There have been a total of 21 mass shootings in the United States so far this year, including tonight’s shooting in Dayton’s Oregon District and yesterday’s shooting at a Walmart in Texas.
Definitions of mass shooting are generally vague, but we used the criteria of at least four people shot and killed to create the following timeline.

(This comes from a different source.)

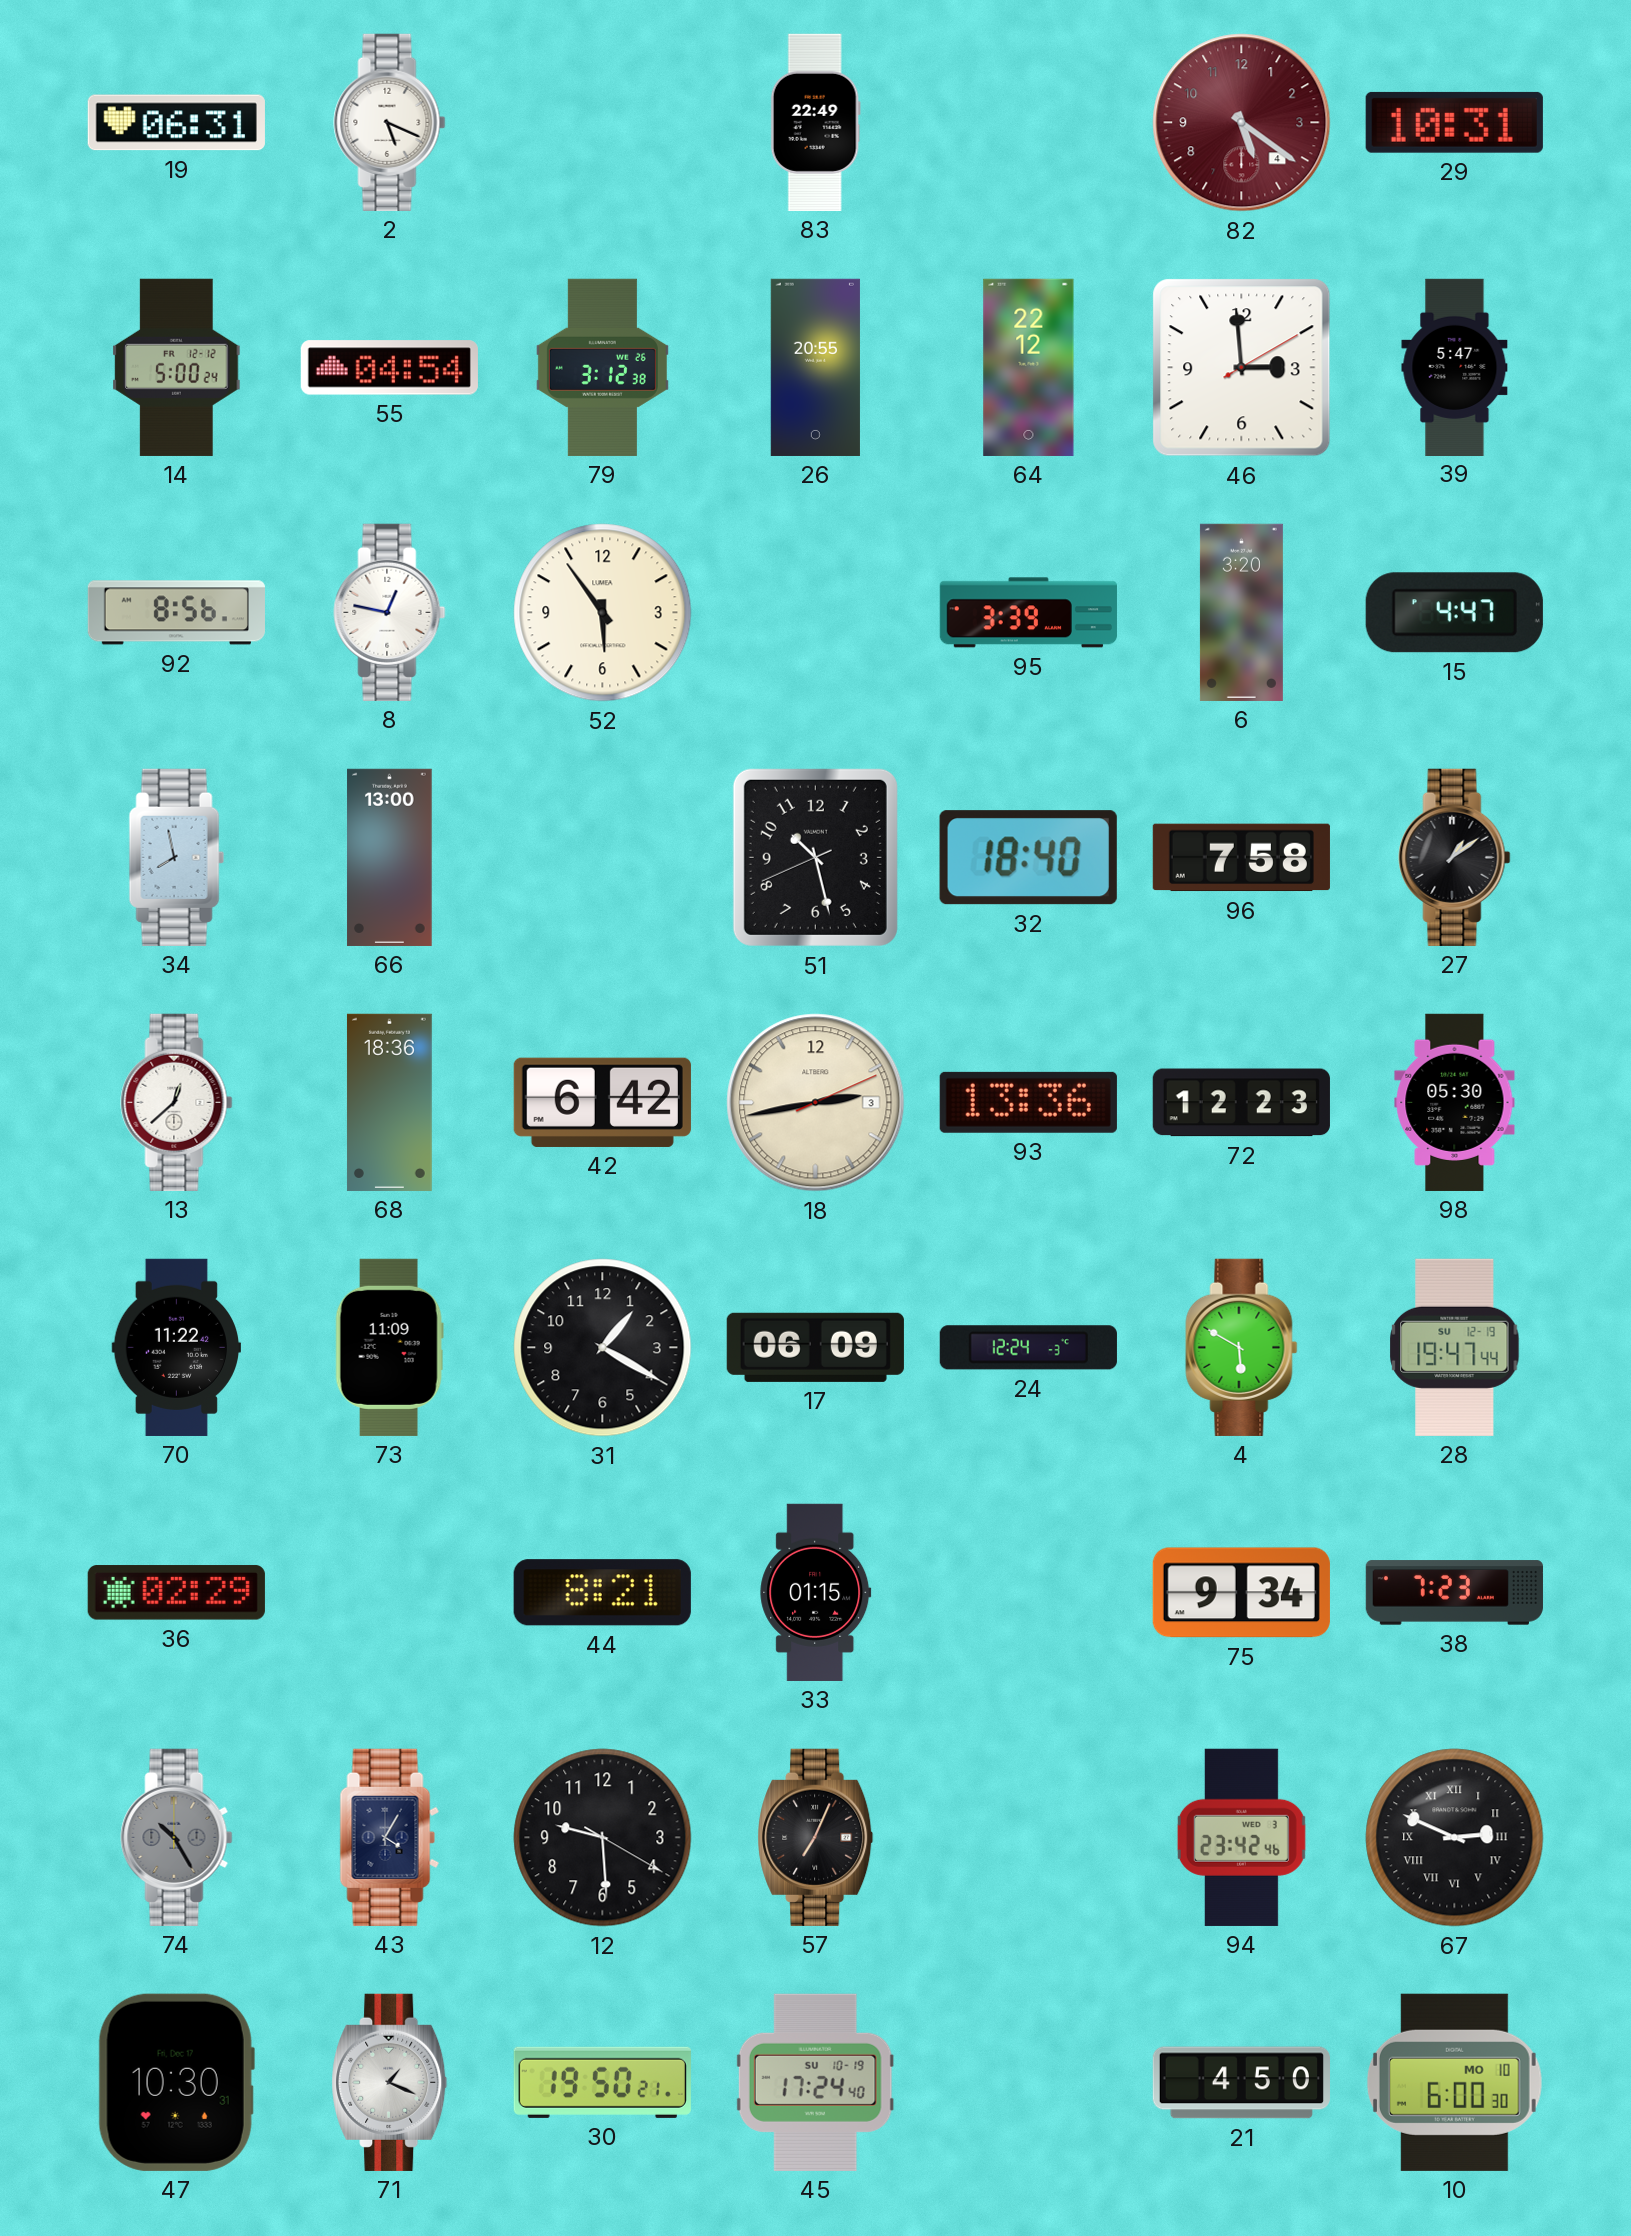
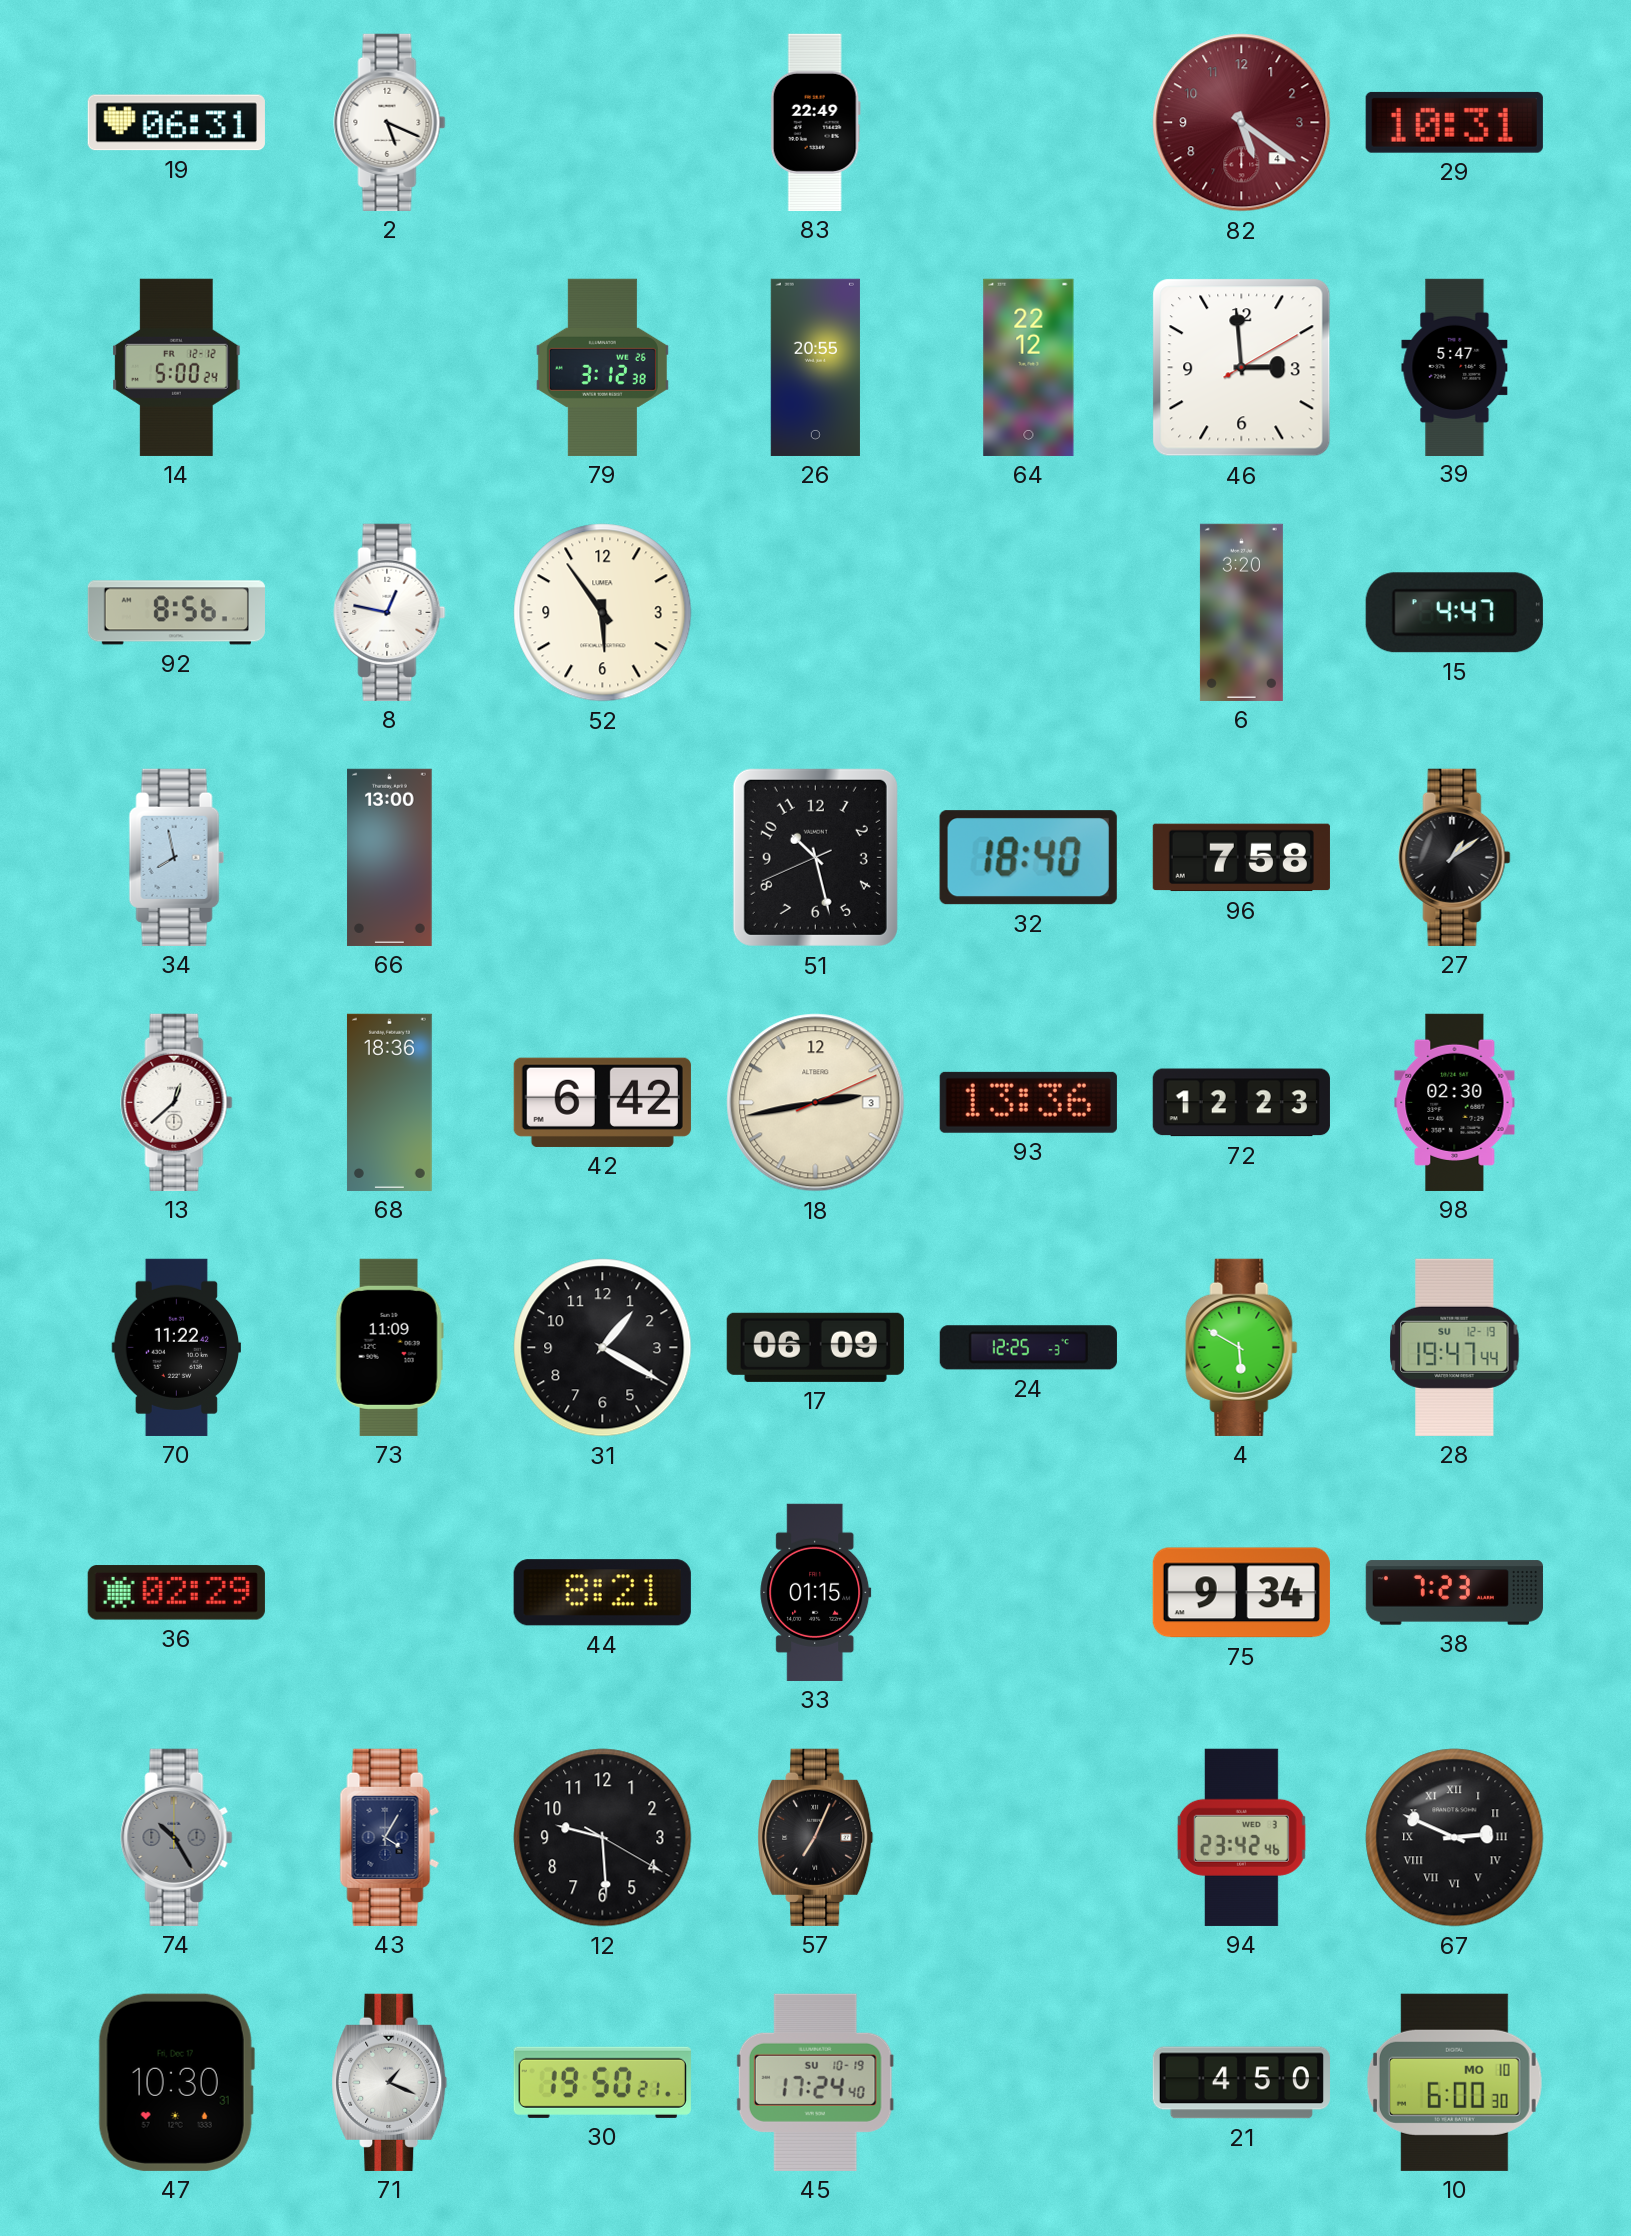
55: 04:54 -> none
95: 3:39 -> none
98: 05:30 -> 02:30
24: 12:24 -> 12:25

- Sebring, Florida SunTrust Bank Shooting (1/23/19); five dead
- State College Pennsylvania shooting spree (1/24/19); four dead
- Rockmart, Georgia shootings (1/24/19); four dead, one injured
- Ascension Parish, Louisiana domestic shooting (1/26/19); five dead
- Palm Springs teens shooting (2/3/19); four dead
- Polk County Texas shooting (2/11/19); four dead
- Illinois manufacturing plant shooting (2/11/19); five dead, five injured
- Clinton, Mississippi hostage shooting (2/16/19); five dead
- West Chester apartment shooting (4/28/19); four dead
- St. Louis domestic gunfight (5/13/19); five dead
- Des Moines family shooting (5/16/19); four dead
- San Jose standoff shooting (5/25/19); five dead
- Virginia Beach municipal building shooting (5/31/19); 12 dead, several more injured
- Washington Indian Reservation shooting (6/8/19); five dead
- San Jose relatives shooting (6/23/19); five dead
- St. Louis apartment building shooting (7/6/19); five dead
- San Fernando Valley shootings (7/24/19); four dead, two injured
- Gilroy Garlic Festival shooting (7/28/19); four dead, 12 injured
- Chippewa Falls Residential shooting (7/28/19); five dead, two injured
- Texas Walmart shooting (8/3/19); 20 dead, 26 injured
- Dayton Oregon District shooting (8/4/19); 10 dead, at least 16 injured
In total, that is 129 people dead, and more than 64 wounded at the shootings on this list.
Sources for this list include the New York Times, WPVI-TV, 11 Alive, USA Today, Desert Sun, CBS News, U.S. News and World Report, St. Louis Post-Dispatch, KPIX, ABC News, KAPP-TV, KGO-TV, LA Times and Wisconsin State Journal.